Humm, isolating memory areas used by kernel subsystems. How was it called in the past? Oh yes, microkernel!

Maybe Tanenbaum was right from the start.

How did you get to such stupid conclusions?

Would have paid to watch the video. Yes this sounds kind of microkernel like but there is a key different.

As you said Microkernel isolating memory areas used by kernel sub systems this is right and does not match what being done here.

The address space isolation is talking about isolating memory on a per process or group of process level. This will also extend up to kernel sub systems. So if X application is not allowed to access X memory. When X application does a kernel syscall/subsystem call and when the kernel is processing that request X memory is still not accessible. Also application can declare memory that is only accessible to X application userspace mode so when syscall that memory is hidden as well. This is a different behaviour to Tanenbaum Microkernel.

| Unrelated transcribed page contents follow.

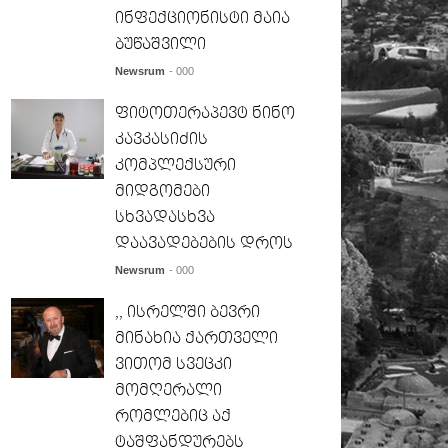
ინფექციონისტი მაია
ბუწაშვილი
Newsrum
- 000
ფიტოთერაპევტ ნინო
კავკასიძის
კომპლექსური
მიდგომები
სხვადასხვა
დაავადებების დროს
Newsrum
- 000
,, ისრელში ბევრი
მინახია ქართველი
ვითომ სვეცკი
მომღერალი
რომლებიც აქ
ტაშფანდურებს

pabloski Tanenbaun has a functional example of what he calls a microkernel its Minix it does not have this feature either. This is a new idea.

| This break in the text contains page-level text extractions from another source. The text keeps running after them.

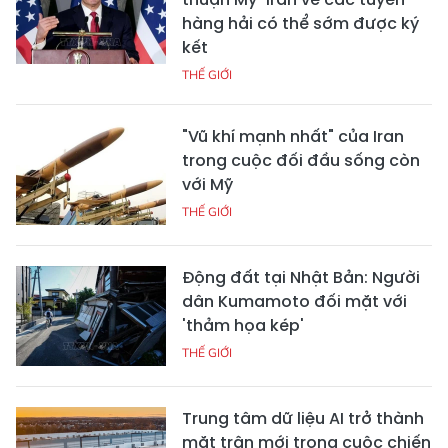
hàng hải có thể sớm được ký
kết
THẾ GIỚI
"Vũ khí mạnh nhất" của Iran
trong cuộc đối đầu sống còn
với Mỹ
THẾ GIỚI
Động đất tại Nhật Bản: Người
dân Kumamoto đối mặt với
'thảm họa kép'
THẾ GIỚI
Trung tâm dữ liệu AI trở thành
mặt trận mới trong cuộc chiến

This gives item like ZFS on Linux another headache running a file system cache not align with Linux kernel memory management will in time come a feature of adding security flaws.

Don't worry. It's just a filesystem.

what does this have to do with anything else in the thread and the article?

Ok genius, then explain to us what is this "address space isolation" thing about.

User processes or kernel processes? I admit I don't know what they are doing in detail. Are they trying to start a process for each "group of kernel functionalities". Something like "the DRM subsystem runs in this process, the memory manager in that process, etc..."?

I see. A sort of virtualization of the kernel address space, so applications can be jailed and forced to access ONLY pre-approved kernel memory areas. I wonder how this thing can be implemented. CPUs don't have this sort of granular control over virtual memory. Kernel enforced? Better then the current state of affairs, but vulnerable to vulnerabilities in the code that enforces this "software virtual memory" kind of thing.

If I understand correctly, a userspace application declares what memory regions it is interested it when it starts. Then the kernel enforces this "promise".

This thins is a big change in memory management. There will be every sort of problems for drivers, filesystems, and so on. But I think this must be done, because there is no other way to protect the kernel from the recent CPUs vulnerabilities. The hardware guys have made a mess.

This is a horrible all of the above if you had watched the video. This is a major rework.

CPU do have this level of granular control with page tables just not something operating systems have taken major advantage of. It starts Kernel page-table isolation idea then developers went hang on CPU don't have a limit on how many page table sets you create. If we just create a few more we can do a little more isolation than we currently do.

Not quite process private memory can be requested at any time in the applications run-time. So application request private memory its only listed in the page table that is displayed when the application is running not listed in the page table the kernel when in syscall will be using to access the application. This can be done in time for in kernel processes as well.

Declared at start will be like isolated Sl*b and page cache.

This level of granular control no micro-kernel I know of attempted to go after.

Are you blind or something? Oiaohm already explained.